【東京聯合ニュース】東京都新宿区のJR新大久保駅で、韓国人留学生の李秀賢(イスヒョン)さん(当時26)と関根史郎さん(当時47)が線路に落ちた男性を助けようとして死亡した事故から、26日で25年となり、同駅構内で追悼式が開かれた。
李さんの母、辛潤賛(シン・ユンチャン)さんは追悼式に参列した後、記者団に対し、「一粒の麦が地に落ちて朽ちなければ多くの実を結ぶことはできない」という聖書の一節を引用し、「息子は逝ってしまったが、私も両国の友好に関する行事に参加しながら、(関係が)ますます良くなることを願う気持ちだ」と語った。

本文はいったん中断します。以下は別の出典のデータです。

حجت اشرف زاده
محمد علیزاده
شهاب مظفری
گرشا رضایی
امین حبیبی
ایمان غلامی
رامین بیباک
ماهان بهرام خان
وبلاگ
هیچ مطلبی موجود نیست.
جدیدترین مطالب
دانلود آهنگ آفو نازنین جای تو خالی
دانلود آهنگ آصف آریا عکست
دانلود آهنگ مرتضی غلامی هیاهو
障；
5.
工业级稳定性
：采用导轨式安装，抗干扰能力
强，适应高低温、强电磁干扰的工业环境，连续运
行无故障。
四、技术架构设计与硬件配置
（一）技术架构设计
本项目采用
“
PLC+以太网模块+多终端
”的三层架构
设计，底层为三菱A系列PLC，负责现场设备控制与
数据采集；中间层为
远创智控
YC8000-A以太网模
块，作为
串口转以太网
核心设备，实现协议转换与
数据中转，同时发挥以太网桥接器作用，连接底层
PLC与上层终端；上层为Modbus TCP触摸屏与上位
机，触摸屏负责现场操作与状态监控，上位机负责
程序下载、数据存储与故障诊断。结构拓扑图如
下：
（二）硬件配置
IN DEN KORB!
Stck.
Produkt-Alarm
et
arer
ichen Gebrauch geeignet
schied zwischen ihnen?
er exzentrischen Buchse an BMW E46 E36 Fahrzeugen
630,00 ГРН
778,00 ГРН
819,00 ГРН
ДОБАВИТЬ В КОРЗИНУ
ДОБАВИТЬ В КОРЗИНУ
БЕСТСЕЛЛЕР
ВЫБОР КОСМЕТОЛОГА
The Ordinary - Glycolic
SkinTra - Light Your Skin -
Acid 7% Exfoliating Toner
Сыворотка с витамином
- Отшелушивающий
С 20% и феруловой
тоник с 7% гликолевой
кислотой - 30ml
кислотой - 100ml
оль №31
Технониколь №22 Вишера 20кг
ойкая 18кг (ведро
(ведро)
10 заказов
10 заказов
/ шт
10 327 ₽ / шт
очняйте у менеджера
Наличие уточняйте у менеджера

辛さんは近年の韓日関係について「紆余曲折があったが、昔よりはずっと良くなったと思う」とし、「両国が過去に執着しすぎれば互いに損になると息子も言っていた」と振り返った。両国の懸け橋になることを夢見ていた息子の遺志を継ぎ、辛さんは新型コロナウイルス感染拡大時などの一部の期間を除き、毎年追悼式に参列し続けている。
李赫(イ・ヒョク)駐日大使をはじめ、李さんの名を冠した「LSHアジア奨学会」や新宿韓国商人連合会の関係者らは駅構内に設置された顕彰碑に献花した。

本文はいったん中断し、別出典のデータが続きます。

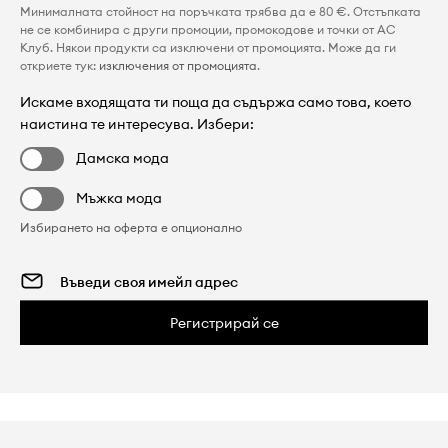
Минималната стойност на поръчката трябва да е 80 €. Отстъпката
не се комбинира с други промоции, промокодове и точки от AC
Клуб. Някои продукти са изключени от промоцията. Може да ги
откриете тук:
изключения от промоцията
.
Искаме входящата ти поща да съдържа само това, което
наистина те интересува. Избери:
Дамска мода
Мъжка мода
Избирането на оферта е опционално
Регистрирай се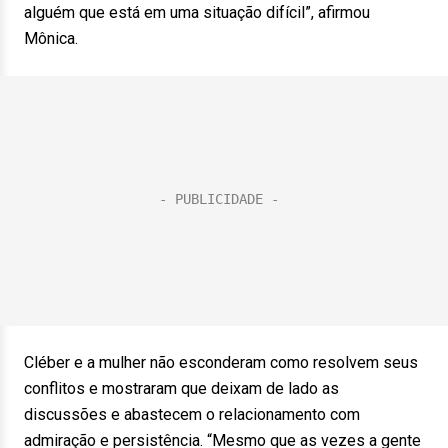
alguém que está em uma situação difícil”, afirmou
Mônica.
Cléber e a mulher não esconderam como resolvem seus
conflitos e mostraram que deixam de lado as
discussões e abastecem o relacionamento com
admiração e persistência. “Mesmo que as vezes a gente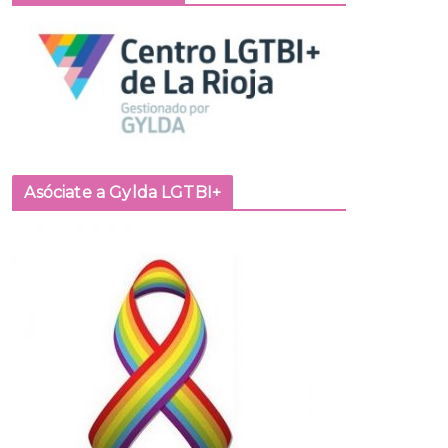
Asóciate a Gylda LGTBI+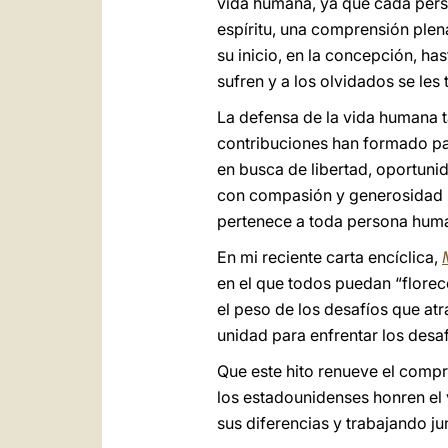
vida humana, ya que cada perso
espíritu, una comprensión plen
su inicio, en la concepción, has
sufren y a los olvidados se les
La defensa de la vida humana t
contribuciones han formado par
en busca de libertad, oportunid
con compasión y generosidad n
pertenece a toda persona hum
En mi reciente carta encíclica,
en el que todos puedan “florec
el peso de los desafíos que at
unidad para enfrentar los desa
Que este hito renueve el compr
los estadounidenses honren el 
sus diferencias y trabajando j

李氏は「お二人の犠牲の精神を範として、両国がさらに協力していければと思う」とし、日本側が狭い駅構内で毎年追悼式が開けるよう便宜を図っていることについても評価した。
追悼式に続き、新大久保駅近くの会場では新宿韓国商人連合会の主催による追悼行事も行われた。
李氏は、東京総領事が代読した追悼の辞で「お二人の行動は、両国国民の心の中に連帯と共感という種をまいた」とし、「昨年の国交正常化60周年を経て、今や両国は協力の質を高め、範囲を広げていく段階に進んでいる」と強調した。
そのうえで、故人の志を受け継ぎ、両国が共に歩んでいけば、韓日関係はさらに成熟したものになるだろうと呼び掛けた。